Collected data
* * * * *
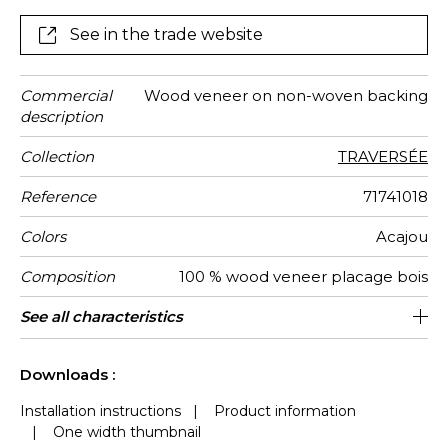
with the “Splendeur”, “Mythique” and “Traversée”
designs.
See in the trade website
Commercial
Wood veneer on non-woven backing
description
Collection
TRAVERSÉE
Reference
71741018
Colors
Acajou
Composition
100 % wood veneer placage bois
Width
Height
Weight in
Care
Apply paste
Removal
Norme COV
ASTME84
European
Country of
See all characteristics
91 cm / 36 Inches
Sold by meter
Paste the wall
Spongeable
Dry strip
Class A
B s1 d0
China
282
A
g/m²
fire-rating
origin
See less characteristics
Downloads :
Installation instructions
|
Product information
|
One width thumbnail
* * * * *
_TASK PROMPT:_ Whenever the string "veneer" turns up in a line of the data, copy that line.

_EXERCISE OUTPUT:_
Wood veneer on non-woven backing
100 % wood veneer placage bois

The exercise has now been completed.